古美術名品『集』27号
特集1 銃をヒントに始まる新技術 鉄砲の進化
関ヶ原の合戦に勝利した徳川家康が江戸に幕府を開いた後、日本は300年にも渡って「天下泰平」の世の中が続きます。しかし鉄砲は廃れるどころか、600を超える砲術流派が生まれ、それぞれが独自の工夫を凝らした連発銃などを開発しました。火打ち石を利用した鉄砲も開発され、その仕組みから携帯用の現在のライターも誕生しました。

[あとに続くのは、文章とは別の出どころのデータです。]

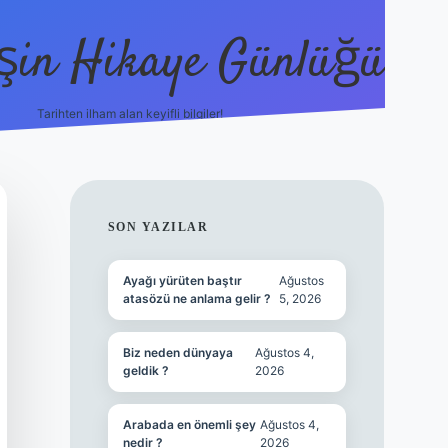
şin Hikaye Günlüğü
Tarihten ilham alan keyifli bilgiler!
https://elexbetgiris.org/
betbox giriş
betexpe
SIDEBAR
SON YAZILAR
Ayağı yürüten baştır
Ağustos
atasözü ne anlama gelir ?
5, 2026
Biz neden dünyaya
Ağustos 4,
geldik ?
2026
Arabada en önemli şey
Ağustos 4,
nedir ?
2026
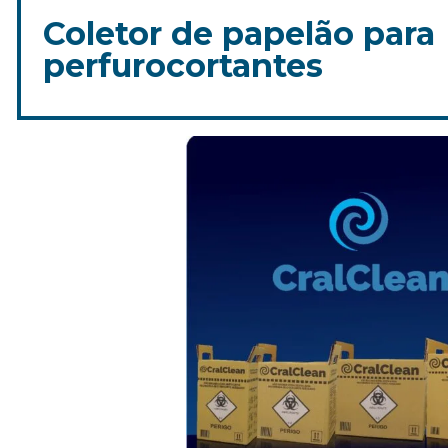
Coletor de papelão para
perfurocortantes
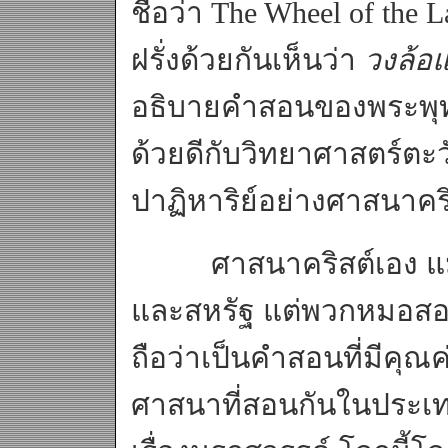
ชื่อว่า The Wheel of the 
ฝรั่งด้วยกันเห็นว่า
วงล้อ
อธิบายคำสอนของพระพุท
ด้วยดีกับวิทยาศาสตร์ตะ
ปาฏิหาริย์อย่างศาสนาคร
ศาสนาคริสต์เอง แม้จ
และสหรัฐ แต่พวกหมอสอน
ถือว่าเป็นคำสอนที่มีคุณ
ศาสนาที่สอนกันในประเทศ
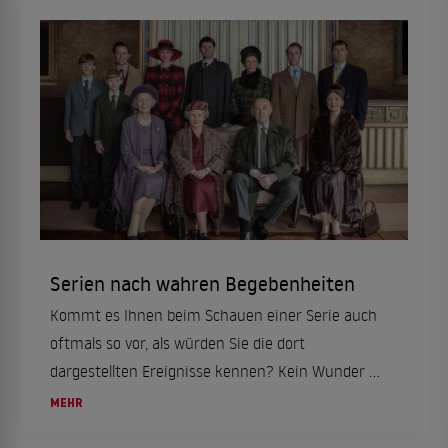
Serien nach wahren Begebenheiten
Kommt es Ihnen beim Schauen einer Serie auch
oftmals so vor, als würden Sie die dort
dargestellten Ereignisse kennen? Kein Wunder –
der Beliebtheitsgrad von Formaten, die auf
MEHR
wahren Begebenheiten beruhen, ist in den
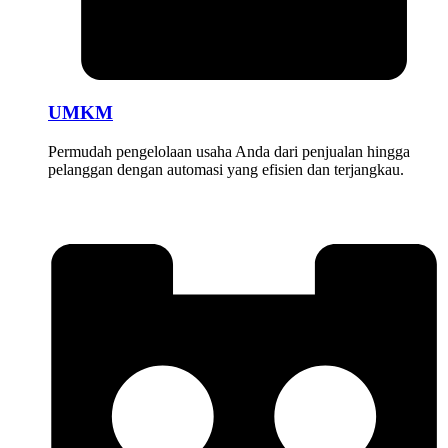
UMKM
Permudah pengelolaan usaha Anda dari penjualan hingga
pelanggan dengan automasi yang efisien dan terjangkau.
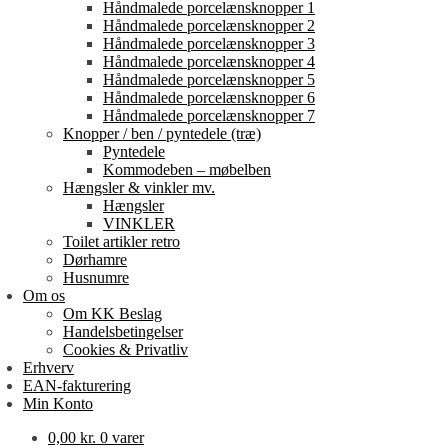
Håndmalede porcelænsknopper 1
Håndmalede porcelænsknopper 2
Håndmalede porcelænsknopper 3
Håndmalede porcelænsknopper 4
Håndmalede porcelænsknopper 5
Håndmalede porcelænsknopper 6
Håndmalede porcelænsknopper 7
Knopper / ben / pyntedele (træ)
Pyntedele
Kommodeben – møbelben
Hængsler & vinkler mv.
Hængsler
VINKLER
Toilet artikler retro
Dørhamre
Husnumre
Om os
Om KK Beslag
Handelsbetingelser
Cookies & Privatliv
Erhverv
EAN-fakturering
Min Konto
0,00
kr.
0 varer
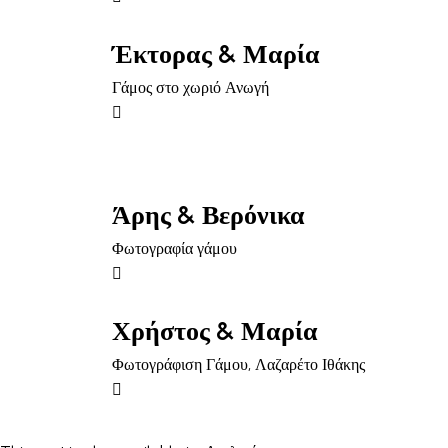
Έκτορας & Μαρία
Γάμος στο χωριό Ανωγή
Άρης & Βερόνικα
Φωτογραφία γάμου
Χρήστος & Μαρία
Φωτογράφιση Γάμου, Λαζαρέτο Ιθάκης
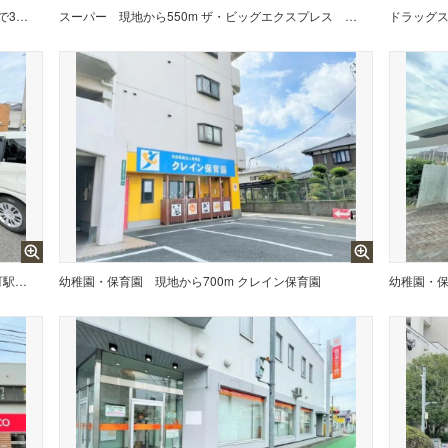
現地から850m 【JR篠栗線 原町駅】JR博多駅まで3駅10分乗車。毎日の通勤、通学にも便利です。
スーパー
現地から550m ザ・ビッグエクスプレス 粕屋店
ドラッグ
現地から850m 【セブンイレブン 原町駅前店】早朝、深夜など時間を気にせずお買い物。話題のスイーツや、期間限定のお惣菜など、要チェックです
幼稚園・保育園
現地から700m クレイン保育園
幼稚園・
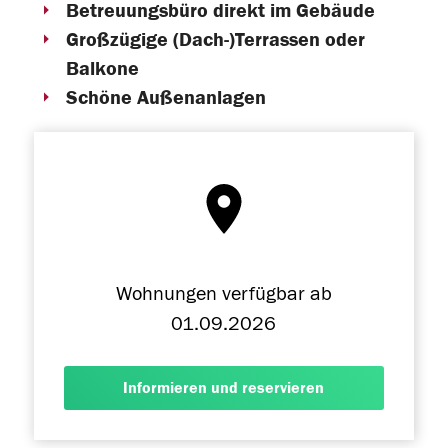
Betreuungsbüro direkt im Gebäude
Großzügige (Dach-)Terrassen oder
Balkone
Schöne Außenanlagen
Wohnungen verfügbar ab
01.09.2026
Informieren und reservieren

四国の讃岐(香川県)生まれの久米通賢は、ゼンマイの力で回転する鋼輪に火打ち石をこすりつけるタイプの銃を製造したり、雷汞と呼ばれる癇癪玉のような火薬もつくり、それを利用した銃やマッチも開発しました。また、測量や塩田開発にも大きな足跡を残した江戸時代の偉大な発明家・科学者でした。
特集2 銃をヒントに始まる新技術 科学と機関の進化
火縄銃とほぼ同時期に西洋からもたらされた機械時計は、江戸時代に日本独自の和時計へと進化します。その製造技術や機構、ゼンマイを利用して、江戸時代には「江戸ロボット」ともいえるユニークなカラクリ人形が多数考案され、興行によって人々を楽しませました。また、オランダから伝来した空気銃の気圧を利用する仕組みは、無尽燈やねずみ短檠といった灯火具や筆ペンなどにも応用され、さまざまな生活便利グッズに生まれ変わりました。